====== Dataset excerpts
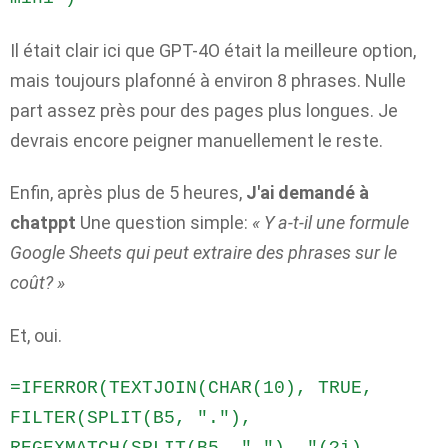
Il était clair ici que GPT-4O était la meilleure option,
mais toujours plafonné à environ 8 phrases. Nulle
part assez près pour des pages plus longues. Je
devrais encore peigner manuellement le reste.
Enfin, après plus de 5 heures,
J'ai demandé à
chatppt
Une question simple:
« Y a-t-il une formule
Google Sheets qui peut extraire des phrases sur le
coût? »
Et, oui.
=IFERROR(TEXTJOIN(CHAR(10), TRUE, 
FILTER(SPLIT(B5, "."),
============
Work to be completed: Wherever the word "phrases" occurs in the data above, copy the line it sits in.

Your solution:
mais toujours plafonné à environ 8 phrases. Nulle
Google Sheets qui peut extraire des phrases sur le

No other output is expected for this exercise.